Closing the Sex Gap in Obesity Research: Abdul-samad Ahmed's Cardiac Muscle Study
Preclinical obesity research has a well-documented problem: female animals are significantly underrepresented in studies, despite known differences in fat storage, energy metabolism, and cardiovascular response between sexes. This summer, PURE award recipient Abdul-samad Ahmed took on this challenge with his project investigating the effects of a high-fat, high-sucrose diet on cardiac muscle in female rats.
The Research Problem
Obesity is strongly linked to cardiovascular disease, and the mechanisms are partly structural. In a healthy heart, adaptation to increased demand involves both eccentric hypertrophy (cavity enlargement) and concentric hypertrophy (wall thickening). In obesity, however, the heart often develops eccentric hypertrophy alone — a maladaptive response that impairs cardiac output and can progress to heart failure.
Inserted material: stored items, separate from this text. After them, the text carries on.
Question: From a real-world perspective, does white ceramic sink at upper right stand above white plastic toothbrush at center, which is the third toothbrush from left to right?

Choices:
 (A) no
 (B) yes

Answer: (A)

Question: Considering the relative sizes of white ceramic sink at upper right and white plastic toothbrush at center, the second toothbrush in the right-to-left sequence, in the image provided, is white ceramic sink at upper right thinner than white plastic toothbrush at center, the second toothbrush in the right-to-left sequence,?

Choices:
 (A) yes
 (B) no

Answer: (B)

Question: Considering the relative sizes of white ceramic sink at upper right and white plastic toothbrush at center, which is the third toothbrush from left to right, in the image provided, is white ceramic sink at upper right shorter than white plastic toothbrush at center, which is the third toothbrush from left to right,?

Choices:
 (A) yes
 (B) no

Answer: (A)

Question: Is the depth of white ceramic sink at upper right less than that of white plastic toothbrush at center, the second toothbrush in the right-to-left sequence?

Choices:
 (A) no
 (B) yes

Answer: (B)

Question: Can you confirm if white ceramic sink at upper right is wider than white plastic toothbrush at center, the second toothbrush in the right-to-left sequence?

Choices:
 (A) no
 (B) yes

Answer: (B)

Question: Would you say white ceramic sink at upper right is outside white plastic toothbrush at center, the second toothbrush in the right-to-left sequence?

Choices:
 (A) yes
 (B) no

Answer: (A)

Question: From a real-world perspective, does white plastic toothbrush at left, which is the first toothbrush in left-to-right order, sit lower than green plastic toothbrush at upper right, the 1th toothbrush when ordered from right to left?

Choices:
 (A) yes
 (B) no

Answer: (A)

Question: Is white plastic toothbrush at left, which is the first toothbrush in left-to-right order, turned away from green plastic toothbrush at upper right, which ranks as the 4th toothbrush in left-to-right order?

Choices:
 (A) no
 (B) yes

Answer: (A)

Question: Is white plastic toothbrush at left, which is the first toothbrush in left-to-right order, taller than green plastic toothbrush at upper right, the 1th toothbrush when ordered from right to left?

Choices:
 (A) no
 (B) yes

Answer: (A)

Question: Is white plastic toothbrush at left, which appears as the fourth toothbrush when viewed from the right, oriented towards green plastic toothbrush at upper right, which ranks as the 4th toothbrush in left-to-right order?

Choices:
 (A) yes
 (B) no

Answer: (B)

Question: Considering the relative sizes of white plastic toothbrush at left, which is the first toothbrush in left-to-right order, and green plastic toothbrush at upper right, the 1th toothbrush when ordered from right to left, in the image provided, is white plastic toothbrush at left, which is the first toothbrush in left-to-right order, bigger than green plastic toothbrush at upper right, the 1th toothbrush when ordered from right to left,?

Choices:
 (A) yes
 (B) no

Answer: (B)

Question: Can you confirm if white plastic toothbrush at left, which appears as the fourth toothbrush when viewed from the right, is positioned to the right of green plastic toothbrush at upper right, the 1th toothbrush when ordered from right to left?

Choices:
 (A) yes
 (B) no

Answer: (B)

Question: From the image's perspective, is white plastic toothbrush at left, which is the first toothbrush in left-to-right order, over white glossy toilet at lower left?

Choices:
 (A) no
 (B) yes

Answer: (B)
Beyond structural changes, mitochondrial dysfunction plays a central role in metabolic disorders. Mitochondria are responsible for energy production, and when they are compromised by metabolic stress, the consequences cascade through the entire cardiovascular system. Understanding how a high-fat, high-sucrose diet disrupts both cardiac structure and mitochondrial function is essential for developing effective interventions.
Study Design
Abdul-samad’s project used a controlled 12-week feeding protocol with female Sprague-Dawley rats, comparing standard chow against a high-fat, high-sucrose diet. By sampling the left ventricle and assessing both structural integrity and mitochondrial function, the study was designed to capture the early changes that precede overt cardiac failure.
The hypothesis was straightforward: that the diet-induced metabolic stress would produce measurable structural compromise and elevated markers of mitochondrial dysfunction.
Why Female Subjects Matter
The decision to study female rats was deliberate and important. Most preclinical obesity studies have been conducted in male animals, leaving a significant gap in our understanding of how the female cardiovascular system responds to metabolic overload. Given the differences in how males and females store fat and regulate energy metabolism, findings from male-only studies do not necessarily translate. Abdul-samad’s work helps address this gap, contributing data that is relevant to maternal and women’s cardiovascular health.
Dissemination
Abdul-samad presented his findings as a poster at the McCaig Institute Summer Student Symposium on August 13, 2025, where he engaged with researchers and clinicians from across the institute’s broad community.
This project exemplifies the Digital Athlete Lab’s approach to student mentorship: giving undergraduate researchers the opportunity to work on questions that matter, with rigorous methods and meaningful outcomes.